Car Finance Compensation 2026: What the Legal Challenges Mean for Consumers and When You Might Get Paid

Update, 19 May 2026: Two material developments since this article first published. (1) Scheme start delayed to at least November 2026. The FCA’s 8 May 2026 statement told lenders to prepare on a precautionary basis for a court decision in mid-November, with hearings “unlikely before October 2026.” Mass payouts will therefore not begin in July as originally planned. If the redress scheme is quashed entirely by the four challengers (Mercedes-Benz Financial Services, Volkswagen Financial Services, Crédit Agricole Auto Finance, and Consumer Voice — the latter arguing the scheme under-compensates and excludes 4.7 million agreements), the FCA would have to re-consult, risking further delay. (2) Complaints pause lifts 31 May 2026 — file now, regardless of scheme timing. The FCA’s pause on motor finance discretionary commission arrangement complaints, in place since January 2024, ends on 31 May 2026. Firms must begin issuing final responses. The judicial reviews do not affect your right to file a complaint. Filing now preserves your position. Free reclaim tools (such as MoneySavingExpert’s motor finance reclaim tool) remain the simplest route; you do not need a claims management firm and should be wary of CMC fees of up to 30% of any redress (see our companion article on CMCs).

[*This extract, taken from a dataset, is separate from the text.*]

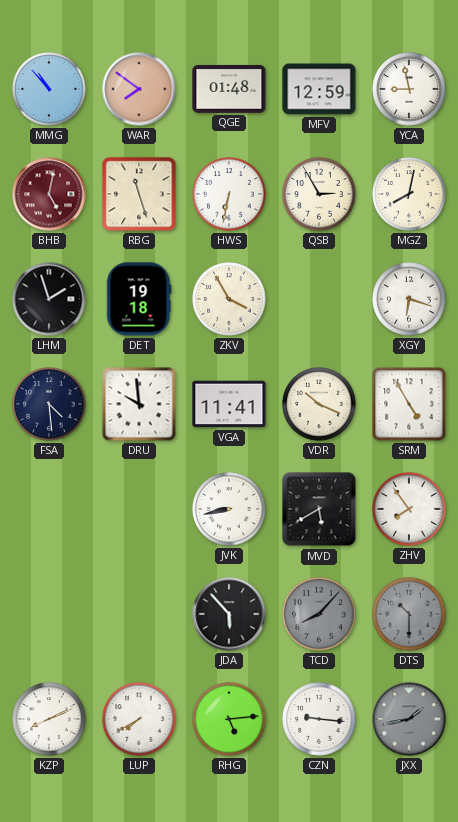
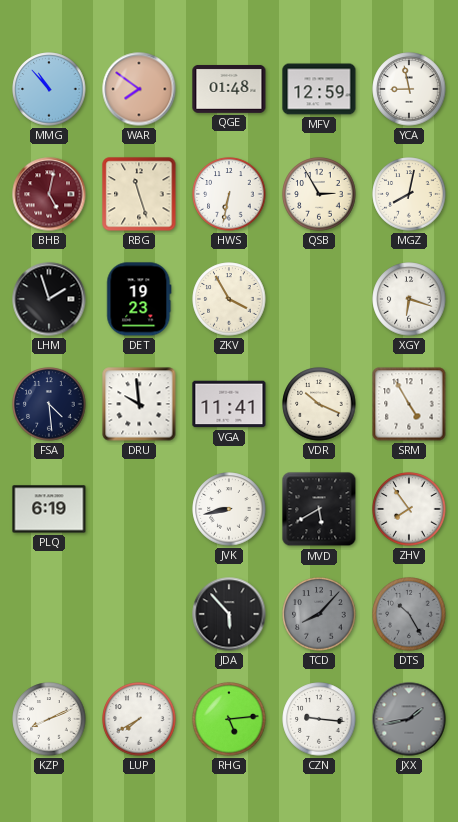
DET: 19:18 -> 19:23
PLQ: none -> 6:19
DTS: 10:30 -> 10:25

The FCA’s motor finance redress scheme was supposed to start running this summer. The regulator confirmed on 8 May 2026, and further restated through 14 May 2026, that legal challenges from three major lenders and a consumer advocacy group will push the Upper Tribunal hearings back to October 2026 at the earliest, meaning payouts under the scheme are now unlikely before end-2026 and may slip into 2027. Around 12.1 million car finance agreements are caught up in the dispute, with average redress estimated at £830 per agreement and a total scheme value of around £7.5 billion.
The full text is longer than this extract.